I am having difficulties evaluating this limit:
$$\lim _{t\to \infty \:}\left(\frac{1-\frac{\sqrt{t}}{\sqrt{t+1}}}{2-\frac{\sqrt{4t\:+\:1}}{\sqrt{t+2}}}\right)$$ I have tried to divide out by $\frac{\sqrt{t}}{\sqrt{t+1}}$ in the numerator and denominator but I run into problems and I also tried to divide through with $\sqrt{t}$ but I still get 0/0.

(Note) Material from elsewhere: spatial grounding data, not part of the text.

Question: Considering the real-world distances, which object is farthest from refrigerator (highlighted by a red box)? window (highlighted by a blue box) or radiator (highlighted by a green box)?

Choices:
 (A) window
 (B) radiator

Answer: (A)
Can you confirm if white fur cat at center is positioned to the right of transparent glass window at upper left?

I've been stumped for hours and need a heads up on this.
On
Write your quotient in the form $$\frac{\sqrt{t+2}}{\sqrt{t+1}}\cdot \frac{\sqrt{t+1}-\sqrt{t}}{2\sqrt{t+2}-\sqrt{4t+1}}$$ and multiply numerator and denominator by $$\sqrt{t+1}+\sqrt{t}$$ and after this by $$2\sqrt{t+2}+\sqrt{4t+1}$$ and you will get $$\frac{\sqrt{t+2}}{\sqrt{t+1}}\cdot \frac{1}{7}\frac{2\sqrt{t+2}+\sqrt{4t+1}}{\sqrt{t+1}+\sqrt{t}}$$
On
You can multiply the top and bottom by their conjugates to get: $$\lim_\limits{t\to\infty} \frac{1}{7}\cdot \frac{2+\sqrt{\frac{4t+1}{t+2}}}{1+\sqrt{\frac{t}{t+1}}}=\frac{1}{7}\cdot \frac{2+2}{1+1}=\frac27.$$
On
$$\frac{1-\frac{\sqrt{t}}{\sqrt{t+1}}}{2-\frac{\sqrt{4t\:+\:1}}{\sqrt{t+2}}}= \frac{1-\frac{\sqrt{t}}{\sqrt{t+1}}}{2-\frac{\sqrt{4t\:+\:1}}{\sqrt{t+2}}} \frac{1+\frac{\sqrt{t}}{\sqrt{t+1}}}{2+\frac{\sqrt{4t\:+\:1}}{\sqrt{t+2}}} \frac{2+\frac{\sqrt{4t\:+\:1}}{\sqrt{t+2}}}{1+\frac{\sqrt{t}}{\sqrt{t+1}}}= \frac{1-\frac{{t}}{{t+1}}}{4-\frac{{4t\:+\:1}}{{t+2}}} \frac{2+\frac{\sqrt{4t\:+\:1}}{\sqrt{t+2}}}{1+\frac{\sqrt{t}}{\sqrt{t+1}}}= \frac{\frac{1}{t+1}}{\frac{7}{t+2}} \frac{2+\frac{\sqrt{4t\:+\:1}}{\sqrt{t+2}}}{1+\frac{\sqrt{t}}{\sqrt{t+1}}}=\frac17\frac{t+2}{t+1}\frac{2+\frac{\sqrt{4t\:+\:1}}{\sqrt{t+2}}}{1+\frac{\sqrt{t}}{\sqrt{t+1}}}\to\frac17\cdot1 \cdot \frac42=\frac27$$
On
What I interpret Dr. Graubner's directions to mean.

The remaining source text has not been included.